Un paradoxe troublant
L'article de Roger Mehl intitulé "Présence de la mort dans la société contemporaine" soulève une question dont, il faut l'avouer, peu de gens se préoccupent généralement et qui cadre très bien avec la réflexion sur la mort que nous sommes en train de mener ensemble. La voici : Comment se fait-il qu'une génération qui a si peur d'évoquer la mort supporte ainsi et sans doute réclame le spectacle de la mort qui lui est offert par les
mass médias?
C'est sans doute une question sérieuse et il n'est pas nécessaire d'être un voyant pour se rendre compte que la mort violente, qui est souvent collective, tient dans la vie de notre société un rôle considérable : accidents de la route, mort à l'occasion d'un hold-up ou d'une prise d'otage, cataclysmes naturels, guerre et guérilla, tous ces phénomènes assurent bien, de façon visible, la présence de la mort parmi nous. Une présence terriblement réaliste : toutes ces morts sont nous seulement décrites par la presse, mais montrées à la télévision. Il n'est guère d'émissions qui ne fassent pénétrer la mort dans nos foyers.

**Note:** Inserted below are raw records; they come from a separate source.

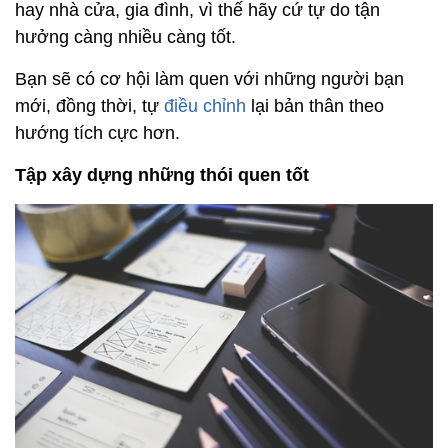
hay nhà cửa, gia đình, vì thế hãy cứ tự do tận
hưởng càng nhiều càng tốt.
Bạn sẽ có cơ hội làm quen với những người bạn
mới, đồng thời, tự
điều chỉnh
lại bản thân theo
hướng tích cực hơn.
Tập xây dựng những thói quen tốt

Alors, pourquoi, d'une part, tant occulter la mort, sous prétexte qu'elle perturbe les gens, et d'autre part, l'étaler avec si peu de réserve sur nos écrans de toutes sortes? Autrement dit, comment peut-on refuser délibérément d'affronter le mystère de la mort et nous en accommoder si bien, au point d'en faire par moments jusqu'à un divertissement?
La réponse nuancée de Mehl [...]
Tout d'abord la mort perçue à travers les mass médias est une mort lointaine, abstraite, un spectacle au sens théâtral de ce mot. Ce sont les autres qui meurent, des autres que nous ne connaissons pas et qui ne sont rien pour nous. Les mass médias rapprochent la mort de nous, mais l'éloignent en même temps. En second lieu, il s'agit toujours bien d'une mort qui est scandaleuse, mais non point scandaleuse dans le sens où le sont ma mort prochaine et la mort de mes proches. Elle est scandaleuse parce qu'elle aurait pu être évitée : si les chauffeurs étaient plus prudents et plus sobres, si ... toute notre émotion - et c'est ce qui la rend supportable - est ainsi sublimée en colère contre quelqu'un. Ne pas voir la mort comme quelque chose d'essentiel, mais la voir comme un accident dont quelqu'un est responsable, voilà la mutation que les moyens de communication de masse nous permettent d'opérer.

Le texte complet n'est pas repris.